Duiker's gaze caught Coltaine standing near the edge of the trail. 'How far,' he asked the man beside him, 'until we leave this area of… of sorrow?'

'Two leagues, no more than that. Beyond are Nenoth's true grasslands, hills. . tribes, each one very protective of what little water they possess.'

'I think I had better speak with Coltaine.'

'Aye, sir.'

The Dry March, as it came to be called, was its own testament to sorrow. Three vast, powerful tribes awaited them, two of them, the Tregyn and the Bhilard, striking at the beleaguered column like vipers. With the third, situated at the very western edge of the plains — the Khundryl — there was no immediate contact, though it was felt that that would not last.

The pathetic herd accompanying the Chain of Dogs died on that march, animals simply collapsing, even as the Wickan cattle-dogs converged with fierce insistence that they rise — dead or no — and resume the journey. When butchered, these carcasses were little more than ropes of leathery flesh.

Starvation joined the terrible ravaging thirst, for the Wickans refused to slaughter their horses and attended them with eloquent fanaticism that no-one dared challenge. The warriors sacrificed of themselves to keep their mounts alive. One petition from Nethpara's Council, offering to purchase a hundred horses, was returned to the noble-born leader smeared in human excrement.

The twin vipers struck again and again, contesting every league, the attacks increasing in ferocity and frequency, until it was clear that a major clash approached, only days away.

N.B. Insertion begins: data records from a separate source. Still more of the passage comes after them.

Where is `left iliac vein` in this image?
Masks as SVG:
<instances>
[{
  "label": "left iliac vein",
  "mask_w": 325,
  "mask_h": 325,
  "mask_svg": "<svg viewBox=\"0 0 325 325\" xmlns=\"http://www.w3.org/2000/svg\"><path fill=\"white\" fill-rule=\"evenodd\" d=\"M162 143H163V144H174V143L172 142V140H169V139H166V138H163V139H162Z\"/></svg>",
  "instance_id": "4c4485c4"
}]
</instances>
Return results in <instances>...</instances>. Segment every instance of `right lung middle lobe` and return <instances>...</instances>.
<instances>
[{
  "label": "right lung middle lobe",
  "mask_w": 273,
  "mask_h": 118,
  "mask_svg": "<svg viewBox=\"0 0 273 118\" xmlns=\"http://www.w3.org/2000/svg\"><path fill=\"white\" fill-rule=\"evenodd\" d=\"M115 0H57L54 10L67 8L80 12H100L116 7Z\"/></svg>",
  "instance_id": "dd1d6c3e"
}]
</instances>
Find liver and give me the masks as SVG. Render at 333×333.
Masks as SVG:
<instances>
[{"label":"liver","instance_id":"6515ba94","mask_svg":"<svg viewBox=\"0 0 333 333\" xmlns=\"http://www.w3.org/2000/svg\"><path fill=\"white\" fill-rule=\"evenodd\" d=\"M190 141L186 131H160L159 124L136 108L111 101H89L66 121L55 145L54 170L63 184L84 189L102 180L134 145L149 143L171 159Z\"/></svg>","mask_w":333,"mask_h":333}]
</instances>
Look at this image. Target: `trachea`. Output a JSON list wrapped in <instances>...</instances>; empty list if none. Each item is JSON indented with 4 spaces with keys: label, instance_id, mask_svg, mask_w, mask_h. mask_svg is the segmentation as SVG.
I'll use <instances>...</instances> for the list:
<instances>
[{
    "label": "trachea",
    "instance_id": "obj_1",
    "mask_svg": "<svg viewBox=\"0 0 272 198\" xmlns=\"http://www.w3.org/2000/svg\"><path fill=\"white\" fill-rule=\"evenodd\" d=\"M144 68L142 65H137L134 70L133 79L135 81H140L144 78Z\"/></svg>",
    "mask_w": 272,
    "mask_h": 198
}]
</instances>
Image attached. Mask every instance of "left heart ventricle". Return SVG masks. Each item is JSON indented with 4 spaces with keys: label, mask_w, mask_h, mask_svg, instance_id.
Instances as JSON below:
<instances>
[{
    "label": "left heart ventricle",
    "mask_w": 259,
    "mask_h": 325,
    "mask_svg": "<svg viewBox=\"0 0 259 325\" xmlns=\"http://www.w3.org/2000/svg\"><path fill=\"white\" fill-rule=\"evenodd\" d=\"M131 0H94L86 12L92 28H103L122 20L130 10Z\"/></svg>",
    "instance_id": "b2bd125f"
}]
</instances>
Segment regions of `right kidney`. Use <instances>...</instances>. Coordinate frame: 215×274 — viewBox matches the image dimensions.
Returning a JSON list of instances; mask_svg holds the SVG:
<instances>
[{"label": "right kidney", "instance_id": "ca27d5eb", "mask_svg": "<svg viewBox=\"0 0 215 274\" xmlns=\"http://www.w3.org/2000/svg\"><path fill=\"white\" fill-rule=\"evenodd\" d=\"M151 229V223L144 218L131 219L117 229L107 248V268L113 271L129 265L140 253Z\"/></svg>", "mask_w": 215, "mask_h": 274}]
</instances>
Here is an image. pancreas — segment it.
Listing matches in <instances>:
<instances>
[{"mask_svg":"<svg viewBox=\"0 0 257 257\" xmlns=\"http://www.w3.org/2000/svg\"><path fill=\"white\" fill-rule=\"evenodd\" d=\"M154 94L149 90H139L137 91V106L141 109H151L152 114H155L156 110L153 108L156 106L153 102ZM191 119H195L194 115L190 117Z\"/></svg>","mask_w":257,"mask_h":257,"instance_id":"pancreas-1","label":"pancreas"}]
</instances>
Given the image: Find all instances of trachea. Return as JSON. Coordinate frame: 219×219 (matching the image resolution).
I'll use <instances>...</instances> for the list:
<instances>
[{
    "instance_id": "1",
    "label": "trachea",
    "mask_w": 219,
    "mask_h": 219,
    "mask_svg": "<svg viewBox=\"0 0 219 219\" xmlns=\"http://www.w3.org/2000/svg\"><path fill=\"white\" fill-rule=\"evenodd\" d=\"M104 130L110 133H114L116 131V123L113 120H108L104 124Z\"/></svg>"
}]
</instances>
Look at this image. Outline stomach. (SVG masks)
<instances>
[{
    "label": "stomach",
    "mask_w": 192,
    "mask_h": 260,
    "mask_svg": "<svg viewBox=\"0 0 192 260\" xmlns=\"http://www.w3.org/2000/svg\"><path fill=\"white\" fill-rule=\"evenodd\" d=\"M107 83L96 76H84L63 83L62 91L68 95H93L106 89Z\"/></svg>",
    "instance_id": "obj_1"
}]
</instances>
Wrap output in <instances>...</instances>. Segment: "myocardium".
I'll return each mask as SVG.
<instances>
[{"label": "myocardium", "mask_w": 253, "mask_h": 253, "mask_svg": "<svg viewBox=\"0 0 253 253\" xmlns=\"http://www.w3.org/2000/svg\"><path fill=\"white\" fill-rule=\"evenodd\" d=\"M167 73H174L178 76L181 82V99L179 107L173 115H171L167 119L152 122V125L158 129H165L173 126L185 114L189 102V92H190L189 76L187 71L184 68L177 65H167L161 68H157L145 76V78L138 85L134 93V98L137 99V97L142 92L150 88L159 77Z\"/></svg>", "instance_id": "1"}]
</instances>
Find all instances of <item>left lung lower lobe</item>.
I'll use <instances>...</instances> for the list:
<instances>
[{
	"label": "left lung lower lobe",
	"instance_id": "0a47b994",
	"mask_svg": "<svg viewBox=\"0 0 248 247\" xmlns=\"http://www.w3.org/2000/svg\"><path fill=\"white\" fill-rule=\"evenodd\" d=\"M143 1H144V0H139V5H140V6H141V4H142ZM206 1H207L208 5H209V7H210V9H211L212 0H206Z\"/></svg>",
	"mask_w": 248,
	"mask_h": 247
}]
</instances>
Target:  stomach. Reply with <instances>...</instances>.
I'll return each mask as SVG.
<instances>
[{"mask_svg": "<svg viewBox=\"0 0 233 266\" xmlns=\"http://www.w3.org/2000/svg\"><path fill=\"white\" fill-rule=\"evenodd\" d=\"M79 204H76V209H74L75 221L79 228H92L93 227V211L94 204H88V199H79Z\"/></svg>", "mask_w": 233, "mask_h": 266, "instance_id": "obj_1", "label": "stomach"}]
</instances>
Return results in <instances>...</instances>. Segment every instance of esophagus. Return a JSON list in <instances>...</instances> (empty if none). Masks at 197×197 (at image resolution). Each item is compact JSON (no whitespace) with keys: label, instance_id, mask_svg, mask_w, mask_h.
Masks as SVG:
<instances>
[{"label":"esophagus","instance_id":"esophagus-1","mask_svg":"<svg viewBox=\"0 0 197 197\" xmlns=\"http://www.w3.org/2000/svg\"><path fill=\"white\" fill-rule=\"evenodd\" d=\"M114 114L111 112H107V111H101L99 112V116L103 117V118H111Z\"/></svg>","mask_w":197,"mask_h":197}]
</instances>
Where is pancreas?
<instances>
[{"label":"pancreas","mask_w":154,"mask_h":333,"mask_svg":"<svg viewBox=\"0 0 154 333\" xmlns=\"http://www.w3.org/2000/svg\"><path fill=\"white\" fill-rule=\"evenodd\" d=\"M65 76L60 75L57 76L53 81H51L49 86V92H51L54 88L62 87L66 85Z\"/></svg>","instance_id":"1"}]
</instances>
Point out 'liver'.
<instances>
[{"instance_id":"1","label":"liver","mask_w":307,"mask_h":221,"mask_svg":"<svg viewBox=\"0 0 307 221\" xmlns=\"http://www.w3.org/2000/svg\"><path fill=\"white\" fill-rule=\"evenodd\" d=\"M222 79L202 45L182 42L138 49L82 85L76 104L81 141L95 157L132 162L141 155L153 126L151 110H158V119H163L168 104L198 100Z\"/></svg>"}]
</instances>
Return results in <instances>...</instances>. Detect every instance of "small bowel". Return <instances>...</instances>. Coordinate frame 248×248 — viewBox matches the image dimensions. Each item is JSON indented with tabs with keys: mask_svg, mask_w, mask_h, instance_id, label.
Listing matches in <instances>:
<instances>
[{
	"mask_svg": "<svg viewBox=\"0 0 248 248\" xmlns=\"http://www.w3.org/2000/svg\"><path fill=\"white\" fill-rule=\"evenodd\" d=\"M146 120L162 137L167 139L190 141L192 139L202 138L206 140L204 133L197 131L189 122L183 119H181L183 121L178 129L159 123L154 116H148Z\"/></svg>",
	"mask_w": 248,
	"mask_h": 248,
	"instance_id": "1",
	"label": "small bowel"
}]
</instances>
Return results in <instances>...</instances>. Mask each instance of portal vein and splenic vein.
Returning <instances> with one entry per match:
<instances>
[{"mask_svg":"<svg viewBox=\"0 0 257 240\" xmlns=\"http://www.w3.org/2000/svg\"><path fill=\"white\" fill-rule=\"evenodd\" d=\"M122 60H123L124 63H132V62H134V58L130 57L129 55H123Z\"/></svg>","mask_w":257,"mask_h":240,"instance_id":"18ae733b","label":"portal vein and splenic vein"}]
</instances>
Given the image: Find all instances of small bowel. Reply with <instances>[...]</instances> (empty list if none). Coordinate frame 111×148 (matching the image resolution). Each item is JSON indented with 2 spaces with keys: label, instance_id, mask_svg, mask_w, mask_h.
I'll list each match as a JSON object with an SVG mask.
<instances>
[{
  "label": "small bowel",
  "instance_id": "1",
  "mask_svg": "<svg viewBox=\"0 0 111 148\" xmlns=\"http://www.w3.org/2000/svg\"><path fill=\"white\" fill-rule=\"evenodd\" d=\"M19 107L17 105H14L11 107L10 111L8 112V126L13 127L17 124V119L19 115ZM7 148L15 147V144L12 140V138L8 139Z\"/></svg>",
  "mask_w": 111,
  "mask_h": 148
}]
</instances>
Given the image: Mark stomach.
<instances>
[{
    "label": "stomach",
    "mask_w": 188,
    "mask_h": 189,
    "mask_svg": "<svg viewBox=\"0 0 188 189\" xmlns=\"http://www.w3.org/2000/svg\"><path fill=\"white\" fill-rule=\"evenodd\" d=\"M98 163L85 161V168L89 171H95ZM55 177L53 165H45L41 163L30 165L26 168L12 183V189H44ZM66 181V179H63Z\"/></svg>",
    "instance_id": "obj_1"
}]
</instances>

In the column's wake followed Korbolo Dom's army, a force that had grown with the addition of forces from Tarxian and other coastal settlements, and was now at least five times the size of Coltaine's Seventh and his Wickan clans. The renegade commander's measured pursuit — leaving engagement to the wild plains tribes — was ominous in itself.

He would be there for the imminent battle, without doubt, and was content to wait until then.

The Chain of Dogs — its numbers swollen by new refugees fleeing Bylan — crawled on, coming within sight of what the maps indicated was the Nenoth Odhan's end, where hills rose in a wall aross the southern horizon. The trader track cut through the only substantial passage, a wide river valley between the Bylan'sh Hills to the east and the Saniphir Hills to the west, the track running for seven leagues, opening out on a plain that faced the ancient tel of Sanimon, then wrapped around it to encompass the Sanith Odhan and, beyond that, the Geleen Plain, the Dojal Odhan — and the city of Aren itself.

No relief army emerged from Sanimon Valley. A profound sense of isolation descended like a shroud on the train, even as the valley's flanking hills began to reveal, in the day's dying light, twin encampments, both vast, of tribesmen — the main forces of the Tregyn and the Bhilard.